L'uomo aveva pubblicato dei video giudicati razzisti ed era stato denunciato dalla Federazione svizzera di calcio. Doveva rispondere di discriminazione e incitamento all'odio. La giudice, però, lo ha assolto.
L'uomo aveva pubblicato dei video giudicati razzisti ed era stato denunciato dalla Federazione svizzera di calcio. Doveva rispondere di discriminazione e incitamento all'odio. La giudice, però, lo ha assolto.
SCIAFFUSA - L’influencer e TikToker Mirco Casorelli è comparso oggi davanti al Tribunale cantonale di Sciaffusa per rispondere di accuse di discriminazione e incitamento all’odio. Secondo il Ministero pubblico, nell’estate del 2023 aveva insultato pubblicamente in modo razzista sei giocatori della nazionale svizzera di calcio in altrettanti video pubblicati online.
Tra le altre cose, stando al Blick, aveva definito Xherdan Shaqiri e Granit Xhaka «teste a scatola», Murat Yakin «venditore di kebab» e il giocatore di colore Jordan Lotomba una «figura inquietante».
L’imputato ha respinto tutte le accuse e l'assoluzione, alla fine, è arrivata.
Nella sentenza data questo pomeriggio, in particolare, è stato sottolineato che l'uomo ha sì fatto riferimento a caratteristiche fisiche dei giocatori, ma non ha mai preso di mira un gruppo etnico in particolare. In assenza di denunce delle persone coinvolte, non vi sono quindi gli elementi per una condanna.

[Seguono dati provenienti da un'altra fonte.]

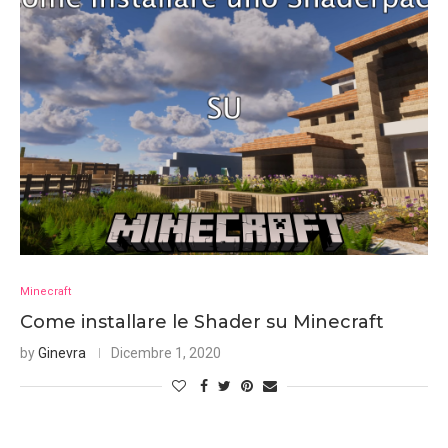
Minecraft
Come installare le Shader su Minecraft
by
Ginevra
Dicembre 1, 2020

Durante la lettura della sentenza è stato comunque affermato che l'influencer si è mosso su un terreno scivoloso e che l'assoluzione è più legata a sottigliezze giuridiche. «La satira e l'umorismo non giustificano tutto», ha detto la giudice.
«È satira»
Durante il dibattimento Casorelli, noto sui social con il nome “Bireweich" e "Bireweichesouhund”, ha sostenuto che i contenuti incriminati rientrano nella satira. Il suo account sarebbe esplicitamente presentato come tale e i video mirerebbero a parodiare il tipico "svizzerotto".

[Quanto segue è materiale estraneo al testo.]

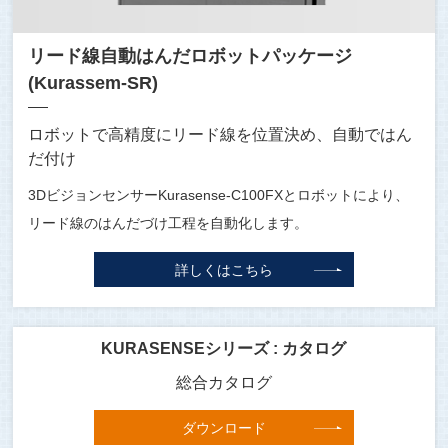
リード線自動はんだロボットパッケージ
(Kurassem-SR)
ロボットで高精度にリード線を位置決め、自動ではん
だ付け
3DビジョンセンサーKurasense-C100FXとロボットにより、
リード線のはんだづけ工程を自動化します。
詳しくはこちら
KURASENSEシリーズ : カタログ
総合カタログ
ダウンロード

Ha inoltre affermato di non aver mai utilizzato termini esplicitamente razzisti né di aver preso di mira un’etnia in modo diretto, sottolineando anche la propria esperienza personale con la discriminazione.
La difesa ha insistito sul fatto che i video sarebbero protetti dalla libertà di espressione artistica e di opinione, accusando il Ministero pubblico di ignorare il contesto complessivo. Secondo l’avvocato, Casorelli avrebbe esasperato e parodiato contenuti razzisti altrui per metterne in evidenza l’assurdità.
La denuncia della SFV
Il procedimento trae origine da una denuncia presentata dalla Federazione svizzera di calcio (SFV). Nel decreto penale veniva sostenuto che l’imputato avesse rivolto insulti pesanti a giocatori con origini balcaniche o nordafricane e a calciatori di pelle scura, utilizzando espressioni offensive durante commenti legati all’inno nazionale.
«Tifo per l'Italia»
In aula, Casorelli ha dichiarato di non provare particolare coinvolgimento emotivo per la nazionale svizzera, affermando di tifare per l’Italia.
Il decreto penale, emesso nel dicembre 2024 e impugnato dall’imputato, prevedeva una pena pecuniaria sospesa di 60 aliquote giornaliere da 180 franchi, oltre a una multa non sospesa di 2'700 franchi e spese per un totale di 3'100 franchi.
Alla seduta hanno assistito una ventina di persone, in gran parte sostenitori di "Bireweich".